Exercise requirements: From the data, copy out every line in which the word "écologique" appears.

[Transcribed page contents]

################

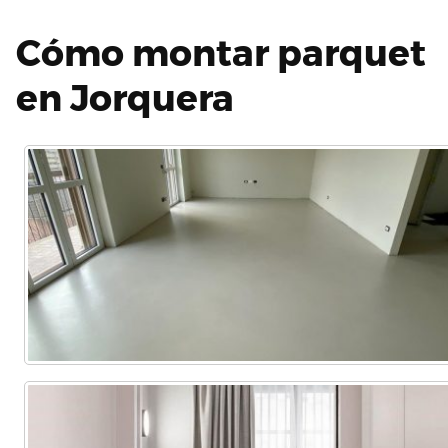
Cómo montar parquet
en Jorquera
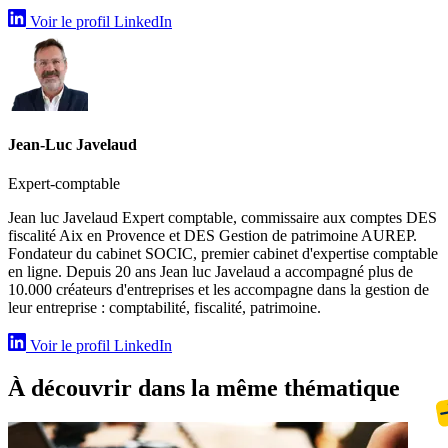
Voir le profil LinkedIn
Jean-Luc Javelaud
Expert-comptable
Jean luc Javelaud Expert comptable, commissaire aux comptes DES
fiscalité Aix en Provence et DES Gestion de patrimoine AUREP.
Fondateur du cabinet SOCIC, premier cabinet d'expertise comptable
en ligne. Depuis 20 ans Jean luc Javelaud a accompagné plus de
10.000 créateurs d'entreprises et les accompagne dans la gestion de
leur entreprise : comptabilité, fiscalité, patrimoine.
Voir le profil LinkedIn
À découvrir dans la même thématique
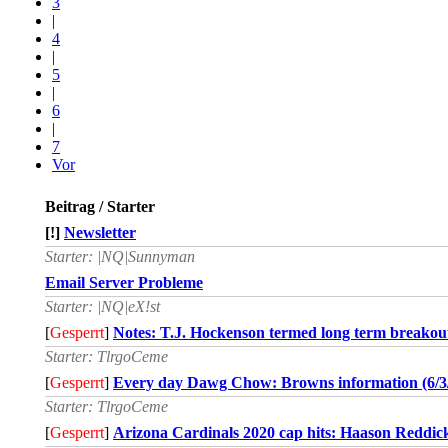
3
|
4
|
5
|
6
|
7
Vor
Beitrag / Starter
[!]
Newsletter
Starter: |NQ|Sunnyman
Email Server Probleme
Starter: |NQ|eX!st
[
Gesperrt
]
Notes: T.J. Hockenson termed long term breakout
Starter: TlrgoCeme
[
Gesperrt
]
Every day Dawg Chow: Browns information (6/3
Starter: TlrgoCeme
[
Gesperrt
]
Arizona Cardinals 2020 cap hits: Haason Reddick 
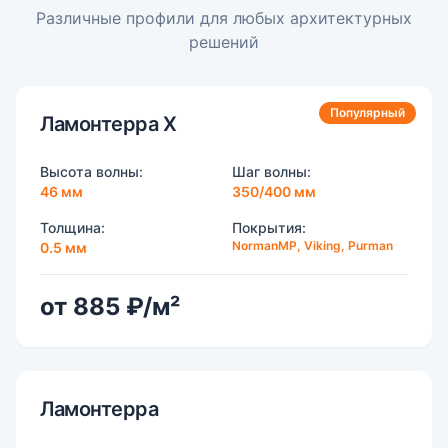
Различные профили для любых архитектурных
решений
Популярный
Ламонтерра Х
Высота волны:
Шаг волны:
46 мм
350/400 мм
Толщина:
Покрытия:
NormanMP, Viking, Purman
0.5 мм
от 885 ₽/м²
Ламонтерра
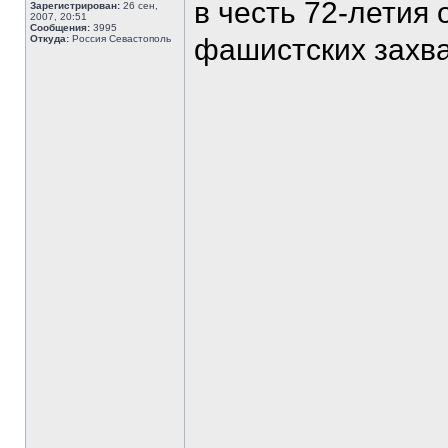
в честь 72-летия
Зарегистрирован:
26 сен,
2007, 20:51
Сообщения:
3995
Откуда:
Россия Севастополь
фашистских захва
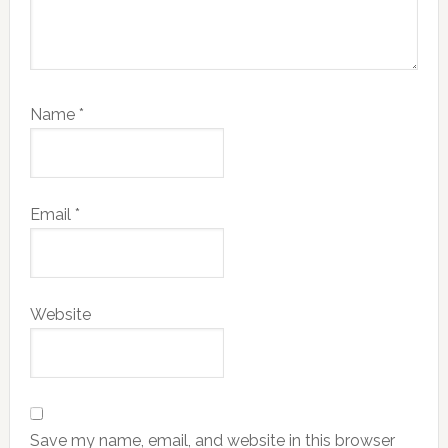
Name
*
Email
*
Website
Save my name, email, and website in this browser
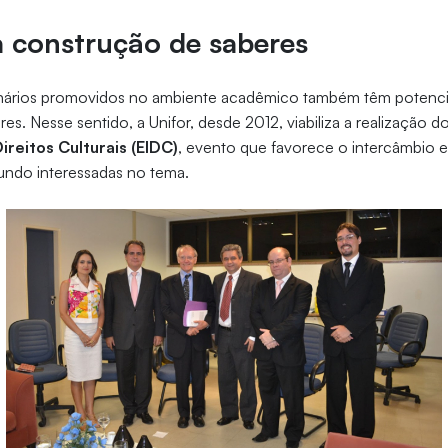
à construção de saberes
ários promovidos no ambiente acadêmico também têm potencia
es. Nesse sentido, a Unifor, desde 2012, viabiliza a realização d
ireitos Culturais (EIDC)
, evento que favorece o intercâmbio 
undo interessadas no tema.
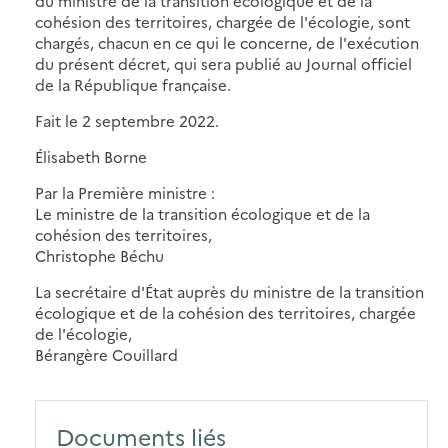
du ministre de la transition écologique et de la
cohésion des territoires, chargée de l'écologie, sont
chargés, chacun en ce qui le concerne, de l'exécution
du présent décret, qui sera publié au Journal officiel
de la République française.
Fait le 2 septembre 2022.
Élisabeth Borne
Par la Première ministre :
Le ministre de la transition écologique et de la
cohésion des territoires,
Christophe Béchu
La secrétaire d'État auprès du ministre de la transition
écologique et de la cohésion des territoires, chargée
de l'écologie,
Bérangère Couillard
Documents liés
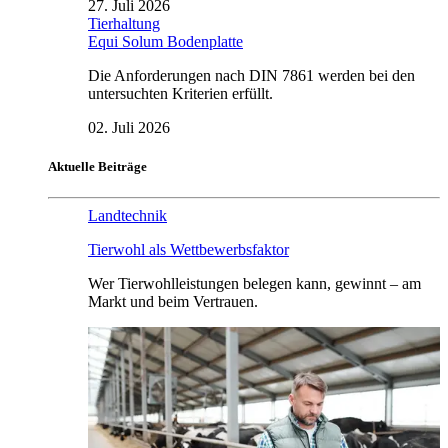
27. Juli 2026
Tierhaltung
Equi Solum Bodenplatte
Die Anforderungen nach DIN 7861 werden bei den
untersuchten Kriterien erfüllt.
02. Juli 2026
Aktuelle Beiträge
Landtechnik
Tierwohl als Wettbewerbsfaktor
Wer Tierwohlleistungen belegen kann, gewinnt – am
Markt und beim Vertrauen.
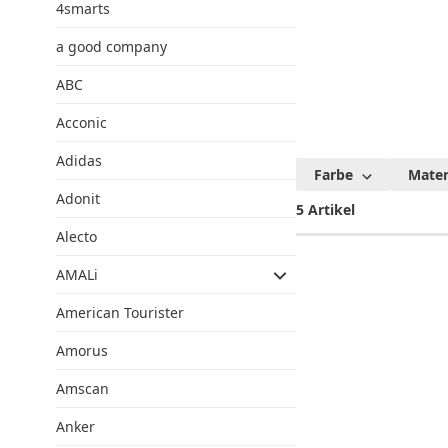
4smarts
a good company
ABC
Acconic
Adidas
Fellowes
Farbe
Mater
Adonit
5 Artikel
Alecto
AMALi
American Tourister
Amorus
Amscan
Anker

################

Your solution:
du ministre de la transition écologique et de la
Le ministre de la transition écologique et de la
écologique et de la cohésion des territoires, chargée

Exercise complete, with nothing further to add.